御曹司の蜜愛は溺れるほど甘い~どうしても、恋だと知りたくない。~

「私より年下なのに……夏川さんは大人ね」
「いやいや、他人事だから言えることもあるって。私も自分の恋愛はグッダグダだから」

ゆずが妙に真面目な顔で言い放つ。

「そうなんだ……」

グッダグダと言い切ってしまうゆずがかわいくて、早穂子は少しほほ笑んs。

「そうそう。今日は私の話も聞いてもらいたい。ぜひ」

彼女は元気でかわいくて、気遣いもできる素敵な女性だと思う。普通に男性が放っておかないだろうと思ったが、現実はそうではないらしい。

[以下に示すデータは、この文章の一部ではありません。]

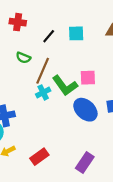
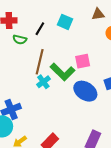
cyan square: (76, 33) -> (65, 22), turned 35
green semicircle: (23, 58) -> (20, 40), moved

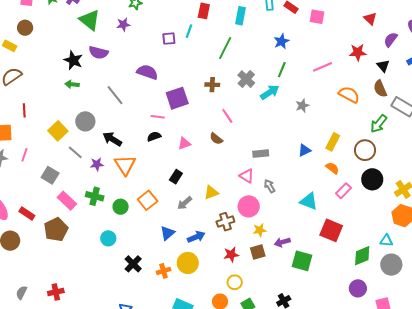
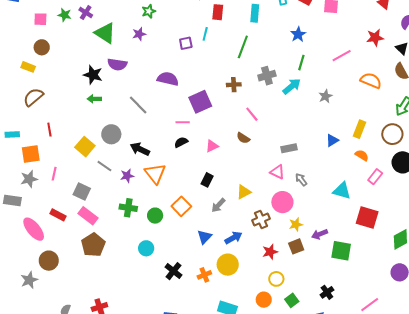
gray cross: (246, 79) -> (267, 76), turned 36
pink rectangle: (67, 201) -> (88, 216), moved
red rectangle: (27, 214) -> (58, 215), moved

「もちろんだよ。夏川さんが話したいこと、全部聞かせて」

早穂子はぶんぶんと首を振りながら、胸のあたりを叩く。

「今日はとっておきの料理用意してるの。食べよ! ワインも開けちゃうからね」
「やったー!」

少女のようにはしゃぐゆずに、早穂子も思わず笑顔になっていた。

多少のから元気は自分でもわかっているが、それでも苦しかった胸のつかえが、彼女のおかげで消えていくようだった。




「でもさ~、サホコの思いを受け取ってる副社長が何考えてるのか、ほんと気になるわぁ……」

ゆずがワインをちびちびと飲みながら、ぽつりとつぶやく。

気が付けば、『蓮杖さん』はいつの間にか『サホコ』呼びになり、早穂子もまた彼女を名前で呼ぶようになっていた。